** Opening Source material block **
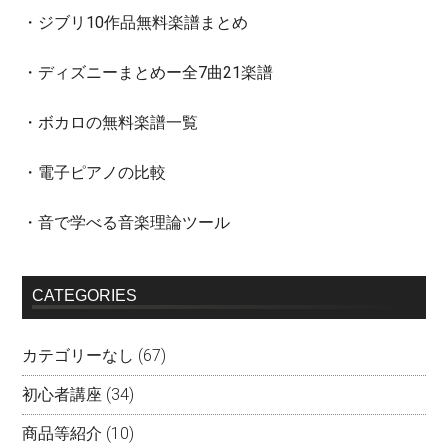
・ジブリ10作品無料楽譜まとめ
・ディズニーまとめー全7曲21楽譜
・ボカロの無料楽譜一覧
・電子ピアノの比較
・音で学べる音楽理論ツール
CATEGORIES
カテゴリーなし
(67)
初心者講座
(34)
商品等紹介
(10)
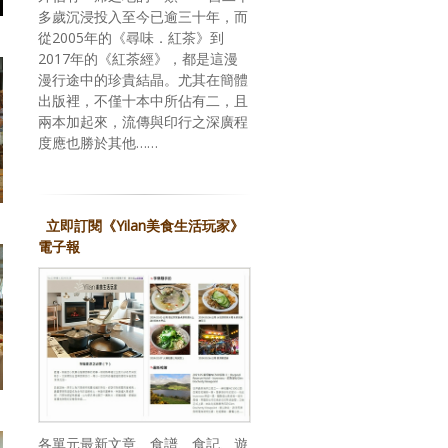
多歲沉浸投入至今已逾三十年，而
從2005年的《尋味．紅茶》到
2017年的《紅茶經》，都是這漫
漫行途中的珍貴結晶。尤其在簡體
出版裡，不僅十本中所佔有二，且
兩本加起來，流傳與印行之深廣程
度應也勝於其他……
立即訂閱《Yilan美食生活玩家》
電子報
各單元最新文章、食譜、食記、遊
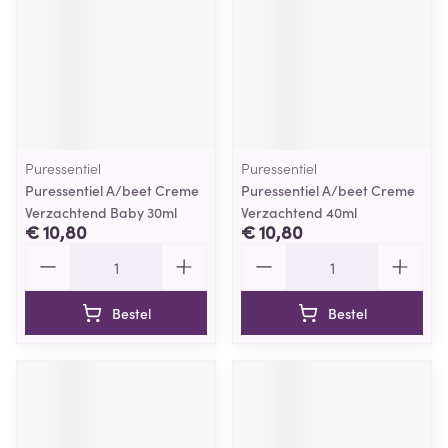
Puressentiel
Puressentiel
Puressentiel A/beet Creme
Puressentiel A/beet Creme
Verzachtend Baby 30ml
Verzachtend 40ml
€ 10,80
€ 10,80
Aantal
Aantal
Bestel
Bestel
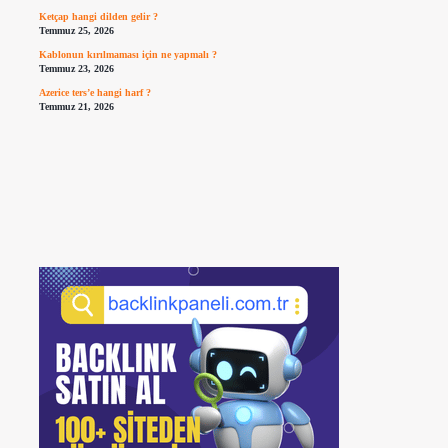
Ketçap hangi dilden gelir ?
Temmuz 25, 2026
Kablonun kırılmaması için ne yapmalı ?
Temmuz 23, 2026
Azerice ters’e hangi harf ?
Temmuz 21, 2026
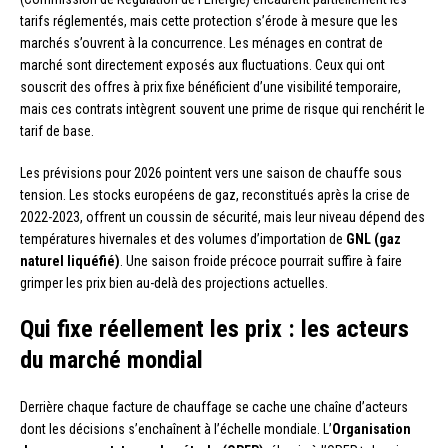
tarifs réglementés, mais cette protection s’érode à mesure que les
marchés s’ouvrent à la concurrence. Les ménages en contrat de
marché sont directement exposés aux fluctuations. Ceux qui ont
souscrit des offres à prix fixe bénéficient d’une visibilité temporaire,
mais ces contrats intègrent souvent une prime de risque qui renchérit le
tarif de base.
Les prévisions pour 2026 pointent vers une saison de chauffe sous
tension. Les stocks européens de gaz, reconstitués après la crise de
2022-2023, offrent un coussin de sécurité, mais leur niveau dépend des
températures hivernales et des volumes d’importation de
GNL (gaz
naturel liquéfié)
. Une saison froide précoce pourrait suffire à faire
grimper les prix bien au-delà des projections actuelles.
Qui fixe réellement les prix : les acteurs
du marché mondial
Derrière chaque facture de chauffage se cache une chaîne d’acteurs
dont les décisions s’enchaînent à l’échelle mondiale. L’
Organisation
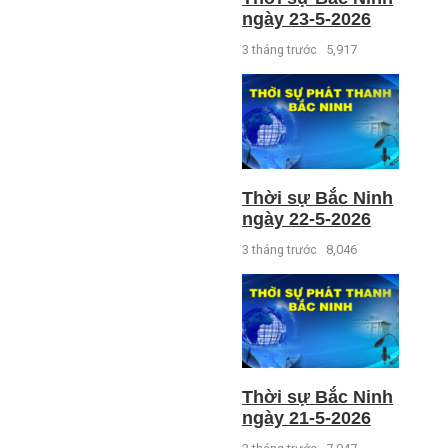
ngày 23-5-2026
3 tháng trước
5,917
Thời sự Bắc Ninh
ngày 22-5-2026
3 tháng trước
8,046
Thời sự Bắc Ninh
ngày 21-5-2026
** Closing Source material block **
__Your objective__. Give the entries again, exactly and in full, with no image included.

__Written response__.
・ジブリ10作品無料楽譜まとめ
・ディズニーまとめー全7曲21楽譜
・ボカロの無料楽譜一覧
・電子ピアノの比較
・音で学べる音楽理論ツール
CATEGORIES
カテゴリーなし
(67)
初心者講座
(34)
商品等紹介
(10)
多歲沉浸投入至今已逾三十年，而
從2005年的《尋味．紅茶》到
2017年的《紅茶經》，都是這漫
漫行途中的珍貴結晶。尤其在簡體
出版裡，不僅十本中所佔有二，且
兩本加起來，流傳與印行之深廣程
度應也勝於其他……
立即訂閱《Yilan美食生活玩家》
電子報
各單元最新文章、食譜、食記、遊
Puressentiel
Puressentiel
Puressentiel A/beet Creme
Puressentiel A/beet Creme
Verzachtend Baby 30ml
Verzachtend 40ml
€ 10,80
€ 10,80
Aantal
Aantal
Bestel
Bestel
Ketçap hangi dilden gelir ?
Temmuz 25, 2026
Kablonun kırılmaması için ne yapmalı ?
Temmuz 23, 2026
Azerice ters’e hangi harf ?
Temmuz 21, 2026
tarifs réglementés, mais cette protection s’érode à mesure que les
marchés s’ouvrent à la concurrence. Les ménages en contrat de
marché sont directement exposés aux fluctuations. Ceux qui ont
souscrit des offres à prix fixe bénéficient d’une visibilité temporaire,
mais ces contrats intègrent souvent une prime de risque qui renchérit le
tarif de base.
Les prévisions pour 2026 pointent vers une saison de chauffe sous
tension. Les stocks européens de gaz, reconstitués après la crise de
2022-2023, offrent un coussin de sécurité, mais leur niveau dépend des
températures hivernales et des volumes d’importation de
GNL (gaz
naturel liquéfié)
. Une saison froide précoce pourrait suffire à faire
grimper les prix bien au-delà des projections actuelles.
Qui fixe réellement les prix : les acteurs
du marché mondial
Derrière chaque facture de chauffage se cache une chaîne d’acteurs
dont les décisions s’enchaînent à l’échelle mondiale. L’
Organisation
ngày 23-5-2026
3 tháng trước
5,917
Thời sự Bắc Ninh
ngày 22-5-2026
3 tháng trước
8,046
Thời sự Bắc Ninh
ngày 21-5-2026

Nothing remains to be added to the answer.